Se questo è vero, la domanda diventa se questa comunità che certamente non è orfana del fordismo, nel senso
che qui gli stabilimenti industriali tradizionali non c’erano, sarà capace di re-interpretare il suo ruolo all’interno di
una logica dell’Italia Centrale come capitale del leisure?
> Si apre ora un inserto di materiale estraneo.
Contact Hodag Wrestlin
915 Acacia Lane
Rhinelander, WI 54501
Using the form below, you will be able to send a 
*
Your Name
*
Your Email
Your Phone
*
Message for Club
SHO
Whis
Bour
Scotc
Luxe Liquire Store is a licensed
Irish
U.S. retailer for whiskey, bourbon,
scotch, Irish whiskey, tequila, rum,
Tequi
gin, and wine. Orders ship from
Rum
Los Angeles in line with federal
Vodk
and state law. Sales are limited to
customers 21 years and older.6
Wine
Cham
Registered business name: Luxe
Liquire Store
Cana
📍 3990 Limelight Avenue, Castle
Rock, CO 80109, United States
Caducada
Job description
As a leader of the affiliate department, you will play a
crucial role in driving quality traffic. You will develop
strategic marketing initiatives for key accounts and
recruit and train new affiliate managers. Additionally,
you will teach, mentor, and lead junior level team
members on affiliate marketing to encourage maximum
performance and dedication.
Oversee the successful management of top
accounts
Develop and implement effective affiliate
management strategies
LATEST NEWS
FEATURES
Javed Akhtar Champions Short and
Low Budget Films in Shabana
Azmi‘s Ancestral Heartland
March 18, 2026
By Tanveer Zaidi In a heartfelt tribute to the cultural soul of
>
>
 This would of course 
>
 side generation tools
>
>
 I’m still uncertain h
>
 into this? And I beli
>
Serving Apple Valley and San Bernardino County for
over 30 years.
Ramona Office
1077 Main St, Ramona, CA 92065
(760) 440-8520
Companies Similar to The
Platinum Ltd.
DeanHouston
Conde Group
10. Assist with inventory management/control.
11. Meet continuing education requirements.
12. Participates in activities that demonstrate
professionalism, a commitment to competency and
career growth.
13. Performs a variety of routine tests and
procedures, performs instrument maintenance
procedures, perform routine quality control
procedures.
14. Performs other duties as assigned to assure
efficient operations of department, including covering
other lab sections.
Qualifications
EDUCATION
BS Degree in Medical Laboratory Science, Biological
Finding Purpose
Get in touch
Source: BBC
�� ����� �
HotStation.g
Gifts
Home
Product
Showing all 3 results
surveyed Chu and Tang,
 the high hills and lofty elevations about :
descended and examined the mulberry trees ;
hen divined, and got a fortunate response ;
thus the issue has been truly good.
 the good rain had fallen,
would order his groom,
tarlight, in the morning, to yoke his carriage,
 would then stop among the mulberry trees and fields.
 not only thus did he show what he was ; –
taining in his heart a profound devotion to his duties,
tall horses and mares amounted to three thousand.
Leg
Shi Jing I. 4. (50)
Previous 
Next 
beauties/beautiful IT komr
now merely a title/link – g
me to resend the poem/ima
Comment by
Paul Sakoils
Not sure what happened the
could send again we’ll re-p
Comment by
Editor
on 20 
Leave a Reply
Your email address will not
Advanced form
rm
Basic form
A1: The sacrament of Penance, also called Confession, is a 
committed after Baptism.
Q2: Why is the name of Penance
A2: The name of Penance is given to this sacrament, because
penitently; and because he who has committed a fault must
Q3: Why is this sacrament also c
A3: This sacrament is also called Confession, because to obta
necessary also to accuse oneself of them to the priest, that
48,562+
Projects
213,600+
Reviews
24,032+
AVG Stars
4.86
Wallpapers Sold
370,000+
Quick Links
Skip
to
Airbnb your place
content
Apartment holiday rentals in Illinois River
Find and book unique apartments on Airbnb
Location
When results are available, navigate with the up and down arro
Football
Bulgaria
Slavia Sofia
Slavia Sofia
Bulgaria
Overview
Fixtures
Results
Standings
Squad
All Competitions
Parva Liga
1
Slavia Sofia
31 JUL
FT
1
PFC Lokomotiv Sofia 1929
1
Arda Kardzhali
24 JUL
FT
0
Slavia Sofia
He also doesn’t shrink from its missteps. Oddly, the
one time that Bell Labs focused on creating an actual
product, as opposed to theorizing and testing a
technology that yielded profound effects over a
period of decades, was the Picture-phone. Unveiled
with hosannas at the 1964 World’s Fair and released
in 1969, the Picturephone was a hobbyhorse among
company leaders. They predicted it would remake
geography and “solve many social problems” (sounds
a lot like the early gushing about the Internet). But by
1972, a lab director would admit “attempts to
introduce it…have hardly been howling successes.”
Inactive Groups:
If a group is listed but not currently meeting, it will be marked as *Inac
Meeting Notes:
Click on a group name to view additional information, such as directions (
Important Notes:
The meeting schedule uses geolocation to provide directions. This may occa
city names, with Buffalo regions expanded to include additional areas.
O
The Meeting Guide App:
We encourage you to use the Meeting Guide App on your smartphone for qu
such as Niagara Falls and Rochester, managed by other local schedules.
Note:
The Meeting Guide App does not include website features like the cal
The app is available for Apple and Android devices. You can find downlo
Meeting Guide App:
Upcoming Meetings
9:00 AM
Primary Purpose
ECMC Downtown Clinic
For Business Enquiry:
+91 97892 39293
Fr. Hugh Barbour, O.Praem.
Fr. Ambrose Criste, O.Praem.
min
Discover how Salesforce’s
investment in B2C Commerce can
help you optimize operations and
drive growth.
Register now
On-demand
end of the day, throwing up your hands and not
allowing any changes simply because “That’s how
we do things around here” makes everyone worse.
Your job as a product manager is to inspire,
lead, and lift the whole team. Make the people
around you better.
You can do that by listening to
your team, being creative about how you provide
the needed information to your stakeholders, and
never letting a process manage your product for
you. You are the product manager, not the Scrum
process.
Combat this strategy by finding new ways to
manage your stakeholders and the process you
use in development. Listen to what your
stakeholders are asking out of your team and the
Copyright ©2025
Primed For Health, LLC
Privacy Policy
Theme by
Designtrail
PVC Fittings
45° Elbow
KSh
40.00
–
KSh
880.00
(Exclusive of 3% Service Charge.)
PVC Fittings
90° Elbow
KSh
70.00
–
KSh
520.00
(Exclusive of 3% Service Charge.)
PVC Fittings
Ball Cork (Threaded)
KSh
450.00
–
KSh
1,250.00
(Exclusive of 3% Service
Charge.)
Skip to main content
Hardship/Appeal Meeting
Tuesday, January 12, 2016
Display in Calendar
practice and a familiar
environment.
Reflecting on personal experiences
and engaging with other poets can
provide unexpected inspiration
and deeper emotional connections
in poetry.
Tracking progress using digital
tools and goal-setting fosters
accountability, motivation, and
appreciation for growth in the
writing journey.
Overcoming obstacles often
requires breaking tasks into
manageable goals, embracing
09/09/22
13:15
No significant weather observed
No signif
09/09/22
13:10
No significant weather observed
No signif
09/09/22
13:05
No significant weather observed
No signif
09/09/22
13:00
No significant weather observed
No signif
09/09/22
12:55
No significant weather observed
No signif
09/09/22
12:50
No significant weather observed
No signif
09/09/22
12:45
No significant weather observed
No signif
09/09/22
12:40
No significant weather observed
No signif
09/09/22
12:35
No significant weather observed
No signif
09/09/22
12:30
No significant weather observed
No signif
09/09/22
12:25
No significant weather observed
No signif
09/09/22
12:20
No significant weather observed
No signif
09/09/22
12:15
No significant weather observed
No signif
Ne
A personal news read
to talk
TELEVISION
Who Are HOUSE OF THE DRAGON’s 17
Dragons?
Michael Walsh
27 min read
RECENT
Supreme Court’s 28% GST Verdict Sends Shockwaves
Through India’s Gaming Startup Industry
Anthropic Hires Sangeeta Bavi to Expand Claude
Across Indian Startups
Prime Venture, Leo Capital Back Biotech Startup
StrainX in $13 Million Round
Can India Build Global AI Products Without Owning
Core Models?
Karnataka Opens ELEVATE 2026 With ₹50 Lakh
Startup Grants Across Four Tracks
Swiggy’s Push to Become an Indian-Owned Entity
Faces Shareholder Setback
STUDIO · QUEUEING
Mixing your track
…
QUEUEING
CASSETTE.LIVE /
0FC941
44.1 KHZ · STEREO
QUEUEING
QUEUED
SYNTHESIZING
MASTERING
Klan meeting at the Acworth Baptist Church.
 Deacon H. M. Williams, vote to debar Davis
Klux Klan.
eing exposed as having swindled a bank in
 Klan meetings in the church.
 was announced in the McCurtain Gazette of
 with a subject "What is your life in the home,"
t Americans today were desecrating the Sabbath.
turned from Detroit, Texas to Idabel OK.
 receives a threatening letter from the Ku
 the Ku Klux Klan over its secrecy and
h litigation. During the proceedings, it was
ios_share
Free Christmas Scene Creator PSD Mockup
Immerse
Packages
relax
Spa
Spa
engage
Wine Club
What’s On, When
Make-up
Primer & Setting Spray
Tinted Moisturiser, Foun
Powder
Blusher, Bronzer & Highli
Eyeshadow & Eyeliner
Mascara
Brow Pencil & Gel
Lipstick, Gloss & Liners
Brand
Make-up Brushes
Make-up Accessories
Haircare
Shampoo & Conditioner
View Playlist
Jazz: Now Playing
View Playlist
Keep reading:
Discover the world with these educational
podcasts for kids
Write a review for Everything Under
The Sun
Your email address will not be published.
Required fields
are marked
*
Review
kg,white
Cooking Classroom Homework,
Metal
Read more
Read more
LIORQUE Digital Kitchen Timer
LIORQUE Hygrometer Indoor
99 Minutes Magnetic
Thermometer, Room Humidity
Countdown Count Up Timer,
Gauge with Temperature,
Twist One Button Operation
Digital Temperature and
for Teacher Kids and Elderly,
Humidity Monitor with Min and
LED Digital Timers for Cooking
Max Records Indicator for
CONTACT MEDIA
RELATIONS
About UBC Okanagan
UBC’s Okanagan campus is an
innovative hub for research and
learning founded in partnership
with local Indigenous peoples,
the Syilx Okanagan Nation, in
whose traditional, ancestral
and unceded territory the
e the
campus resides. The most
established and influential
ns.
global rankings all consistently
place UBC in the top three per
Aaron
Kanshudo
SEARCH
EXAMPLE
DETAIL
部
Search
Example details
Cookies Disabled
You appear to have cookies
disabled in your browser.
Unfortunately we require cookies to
Lì si pone il secondo problema, quello delle dimensioni. Non è dato di sapere, almeno a me, quale forza congenita
ha la comunità. Comunque quando parliamo della necessità di misura minima, di massa critica, parliamo di una
dimensione più vasta, dimensioni di organizzazione meno singolarmente paesane. Parlerà dopo Giuliano Vecchi,
con una lunga militanza sul campo, ormai quasi più lunga della mia, dei Gruppi di Azione Locale.
 Non avverto la logica dell’Alto Orvietano come comprensorio omogeneo, è sempre apparso troppo isolato e al
tempo stesso troppo tirato. Da una parte tirato verso Perugia, perché finita la collina, da Piegaro in poi si arriva in
20 minuti, dall’altra verso Cetona, trovando tra Chiusi e Fabro il grande tubo della comunicazione; legato a Terni
per ragioni anche formali di Provincia, e culturalmente all’orvietano perché in fondo la strada classica era quella,
l'ombro-casentinese passava di là.

Una comunità più ampia è necessaria, perché con ogni probabilità le singole comunità, perché sono vecchie,
perché sono piccole, perché hanno anche le loro pigrizie, non riusciranno nella formazione di un destino
comunitario. E anche quest’idea che l’Umbria deve diventare seconda casa dei romani non è un problema banale
di pura speculazione fondiaria, è un fatto reale, nel senso che la comunità probabilmente è incapace di definire
un proprio ruolo quando viene invasa e occupata in forma del tutto stravagante. Perché nelle seconde case gli
abitanti vivono 50 giorni all’anno, 60, 80 e non fanno comunità. Perché uno che arriva il sabato e la domenica non
fa comunità, ma al massimo si fa tagliare i cappelli dal barbiere dal quale se li faceva tagliare da bambino.

Il grande problema quindi è da una parte, se si vuole fare sviluppo locale, basarsi su una cultura comunitaria, su
un orgoglio comunitario, sull’identità comunitaria. Soltanto lì c’è il tondino di ferro su cui si può costruire qualcosa.
Se come singola comunità non si ha questa forza di identità e di alimentazione dello sviluppo - e come diceva la
vice presidente della Provincia di Terni, questa è una realtà di piccoli paesi – si deve andare verso discorsi
comprensoriali, di Gruppi di Azione Locale.

Su questo lascio la parola al mio amico Giuliano Vecchi.